The problem:
Repeat every line of the listing below exactly, minus the pictures.

··· Dataset content

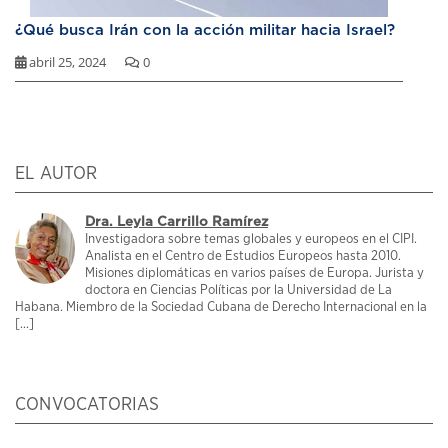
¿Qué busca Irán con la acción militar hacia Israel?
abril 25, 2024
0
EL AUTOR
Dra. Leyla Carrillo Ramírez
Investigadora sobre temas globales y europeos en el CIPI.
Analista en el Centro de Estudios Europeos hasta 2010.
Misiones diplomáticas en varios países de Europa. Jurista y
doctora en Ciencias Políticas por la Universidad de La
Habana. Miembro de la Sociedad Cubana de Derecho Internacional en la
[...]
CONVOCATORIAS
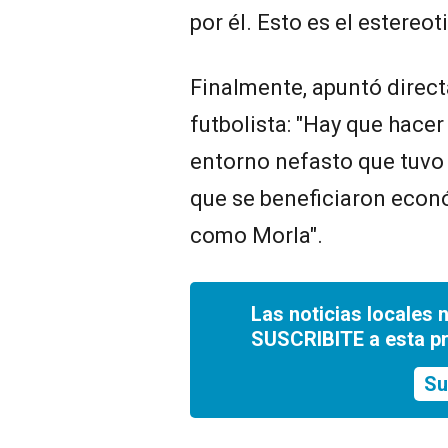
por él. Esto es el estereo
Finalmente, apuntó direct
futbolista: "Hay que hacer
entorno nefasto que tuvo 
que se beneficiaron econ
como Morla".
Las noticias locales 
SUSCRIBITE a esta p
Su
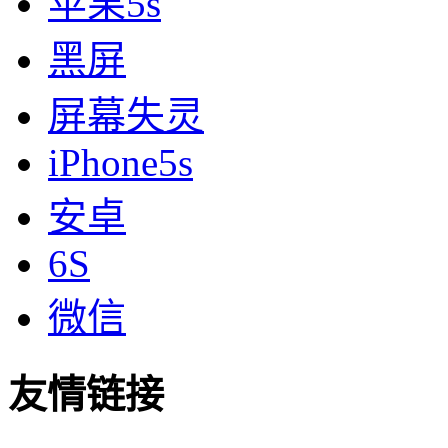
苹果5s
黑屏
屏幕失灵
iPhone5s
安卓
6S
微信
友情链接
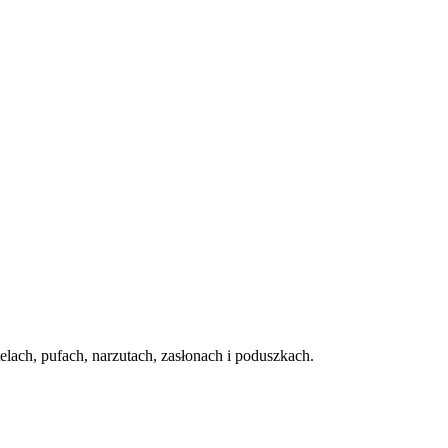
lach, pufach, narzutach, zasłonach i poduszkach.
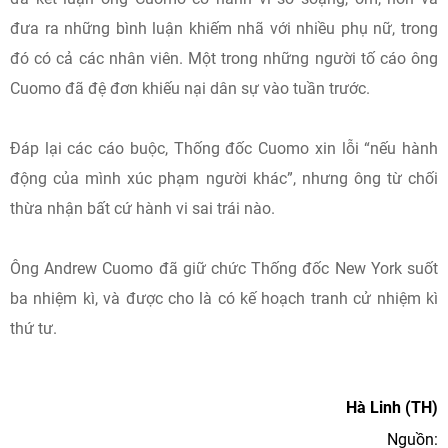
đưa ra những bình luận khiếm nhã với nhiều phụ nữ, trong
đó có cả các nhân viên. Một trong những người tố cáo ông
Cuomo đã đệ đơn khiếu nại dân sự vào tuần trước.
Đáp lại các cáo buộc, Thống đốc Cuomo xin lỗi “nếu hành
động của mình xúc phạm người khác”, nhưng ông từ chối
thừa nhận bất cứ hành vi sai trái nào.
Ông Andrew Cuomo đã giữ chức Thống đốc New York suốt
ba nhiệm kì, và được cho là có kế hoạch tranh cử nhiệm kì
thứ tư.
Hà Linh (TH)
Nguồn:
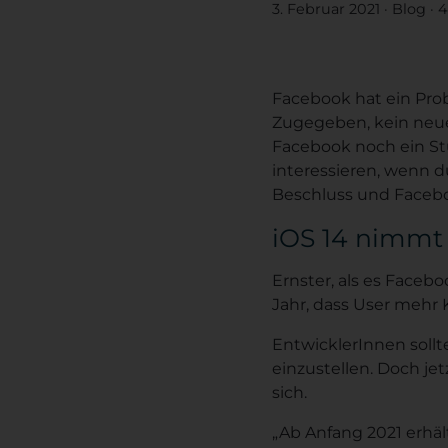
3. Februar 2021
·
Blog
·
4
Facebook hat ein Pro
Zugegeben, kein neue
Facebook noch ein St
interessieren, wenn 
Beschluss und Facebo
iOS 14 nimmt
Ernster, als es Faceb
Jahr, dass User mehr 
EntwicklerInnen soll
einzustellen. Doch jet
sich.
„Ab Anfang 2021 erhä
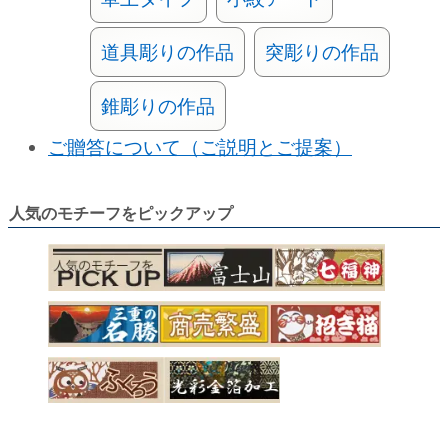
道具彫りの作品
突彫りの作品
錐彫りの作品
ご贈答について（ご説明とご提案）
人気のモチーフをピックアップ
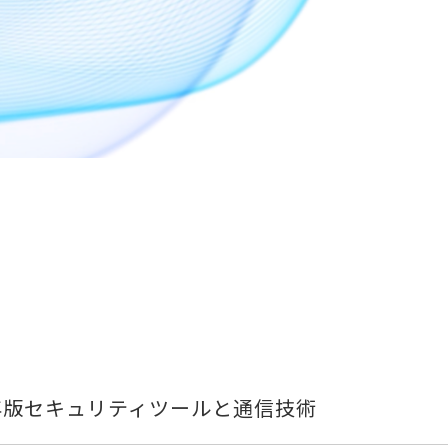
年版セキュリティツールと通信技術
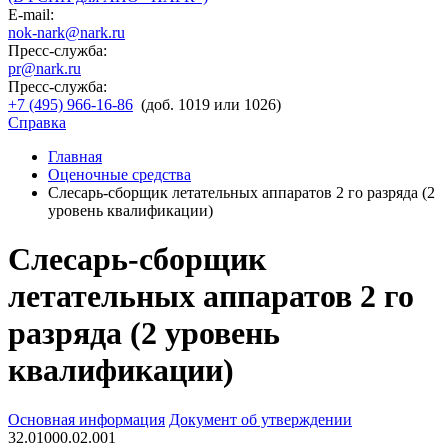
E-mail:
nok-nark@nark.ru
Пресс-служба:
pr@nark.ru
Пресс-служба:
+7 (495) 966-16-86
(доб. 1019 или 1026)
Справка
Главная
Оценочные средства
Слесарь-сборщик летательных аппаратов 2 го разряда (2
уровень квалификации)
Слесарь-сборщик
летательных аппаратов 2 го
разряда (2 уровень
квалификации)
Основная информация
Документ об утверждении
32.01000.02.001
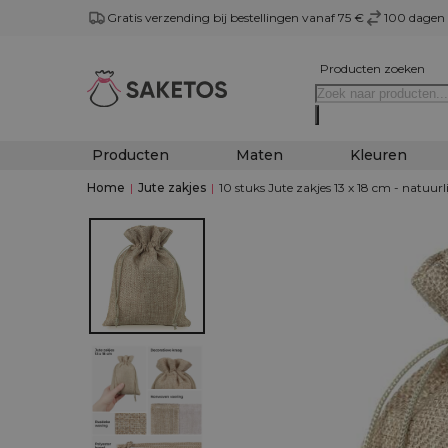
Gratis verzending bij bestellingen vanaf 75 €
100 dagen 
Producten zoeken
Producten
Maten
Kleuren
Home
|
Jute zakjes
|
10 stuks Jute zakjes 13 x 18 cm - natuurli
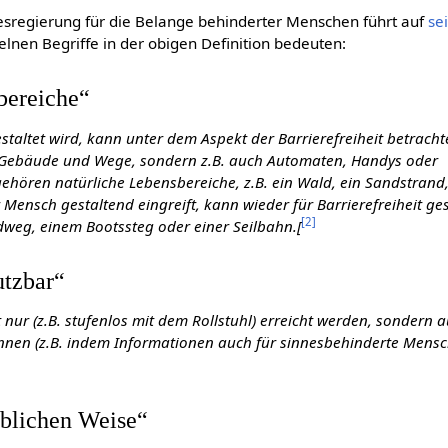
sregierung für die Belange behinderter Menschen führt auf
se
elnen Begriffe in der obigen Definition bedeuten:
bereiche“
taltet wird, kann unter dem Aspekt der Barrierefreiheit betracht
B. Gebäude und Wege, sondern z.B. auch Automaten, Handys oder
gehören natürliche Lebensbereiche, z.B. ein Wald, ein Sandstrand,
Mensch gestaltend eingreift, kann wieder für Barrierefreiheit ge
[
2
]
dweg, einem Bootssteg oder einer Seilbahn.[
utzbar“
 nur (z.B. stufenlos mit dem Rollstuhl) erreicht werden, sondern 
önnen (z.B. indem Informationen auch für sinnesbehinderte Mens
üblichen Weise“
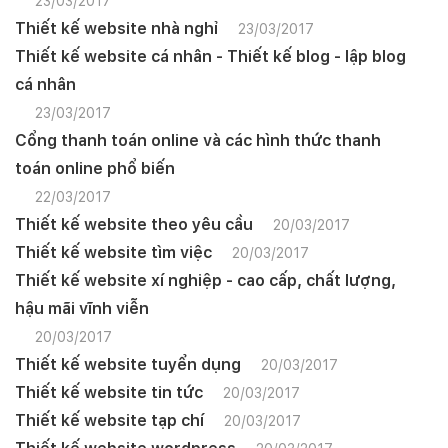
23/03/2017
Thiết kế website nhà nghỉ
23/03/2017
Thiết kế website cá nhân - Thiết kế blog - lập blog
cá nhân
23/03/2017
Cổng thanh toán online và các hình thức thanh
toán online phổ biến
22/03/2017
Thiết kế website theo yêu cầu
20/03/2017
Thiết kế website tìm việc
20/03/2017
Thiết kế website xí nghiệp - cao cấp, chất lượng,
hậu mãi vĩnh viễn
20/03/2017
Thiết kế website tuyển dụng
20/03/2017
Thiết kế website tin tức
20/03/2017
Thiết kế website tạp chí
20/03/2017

······

Solution to this problem:
¿Qué busca Irán con la acción militar hacia Israel?
abril 25, 2024
0
EL AUTOR
Dra. Leyla Carrillo Ramírez
Investigadora sobre temas globales y europeos en el CIPI.
Analista en el Centro de Estudios Europeos hasta 2010.
Misiones diplomáticas en varios países de Europa. Jurista y
doctora en Ciencias Políticas por la Universidad de La
Habana. Miembro de la Sociedad Cubana de Derecho Internacional en la
[...]
CONVOCATORIAS
por él. Esto es el estereo
Finalmente, apuntó direct
futbolista: "Hay que hacer
entorno nefasto que tuvo 
que se beneficiaron econ
como Morla".
Las noticias locales 
SUSCRIBITE a esta p
Su
苹果5s
黑屏
屏幕失灵
iPhone5s
安卓
6S
微信
友情链接
lach, pufach, narzutach, zasłonach i poduszkach.
đưa ra những bình luận khiếm nhã với nhiều phụ nữ, trong
đó có cả các nhân viên. Một trong những người tố cáo ông
Cuomo đã đệ đơn khiếu nại dân sự vào tuần trước.
Đáp lại các cáo buộc, Thống đốc Cuomo xin lỗi “nếu hành
động của mình xúc phạm người khác”, nhưng ông từ chối
thừa nhận bất cứ hành vi sai trái nào.
Ông Andrew Cuomo đã giữ chức Thống đốc New York suốt
ba nhiệm kì, và được cho là có kế hoạch tranh cử nhiệm kì
thứ tư.
Hà Linh (TH)
Nguồn:
3. Februar 2021
·
Blog
·
4
Facebook hat ein Pro
Zugegeben, kein neue
Facebook noch ein St
interessieren, wenn 
Beschluss und Facebo
iOS 14 nimmt
Ernster, als es Faceb
Jahr, dass User mehr 
EntwicklerInnen soll
einzustellen. Doch jet
sich.
„Ab Anfang 2021 erhä
道具彫りの作品
突彫りの作品
錐彫りの作品
ご贈答について（ご説明とご提案）
人気のモチーフをピックアップ
年版セキュリティツールと通信技術
E-mail:
nok-nark@nark.ru
Пресс-служба:
pr@nark.ru
Пресс-служба:
+7 (495) 966-16-86
(доб. 1019 или 1026)
Справка
Главная
Оценочные средства
Слесарь-сборщик летательных аппаратов 2 го разряда (2
уровень квалификации)
Слесарь-сборщик
летательных аппаратов 2 го
разряда (2 уровень
квалификации)
Основная информация
Документ об утверждении
32.01000.02.001
Gratis verzending bij bestellingen vanaf 75 €
100 dagen 
Producten zoeken
Producten
Maten
Kleuren
Home
|
Jute zakjes
|
10 stuks Jute zakjes 13 x 18 cm - natuurli
sregierung für die Belange behinderter Menschen führt auf
se
elnen Begriffe in der obigen Definition bedeuten:
bereiche“
taltet wird, kann unter dem Aspekt der Barrierefreiheit betracht
B. Gebäude und Wege, sondern z.B. auch Automaten, Handys oder
gehören natürliche Lebensbereiche, z.B. ein Wald, ein Sandstrand,
Mensch gestaltend eingreift, kann wieder für Barrierefreiheit ge
[
2
]
dweg, einem Bootssteg oder einer Seilbahn.[
utzbar“
 nur (z.B. stufenlos mit dem Rollstuhl) erreicht werden, sondern 
önnen (z.B. indem Informationen auch für sinnesbehinderte Mens
üblichen Weise“
23/03/2017
Thiết kế website nhà nghỉ
23/03/2017
Thiết kế website cá nhân - Thiết kế blog - lập blog
cá nhân
23/03/2017
Cổng thanh toán online và các hình thức thanh
toán online phổ biến
22/03/2017
Thiết kế website theo yêu cầu
20/03/2017
Thiết kế website tìm việc
20/03/2017
Thiết kế website xí nghiệp - cao cấp, chất lượng,
hậu mãi vĩnh viễn
20/03/2017
Thiết kế website tuyển dụng
20/03/2017
Thiết kế website tin tức
20/03/2017
Thiết kế website tạp chí
20/03/2017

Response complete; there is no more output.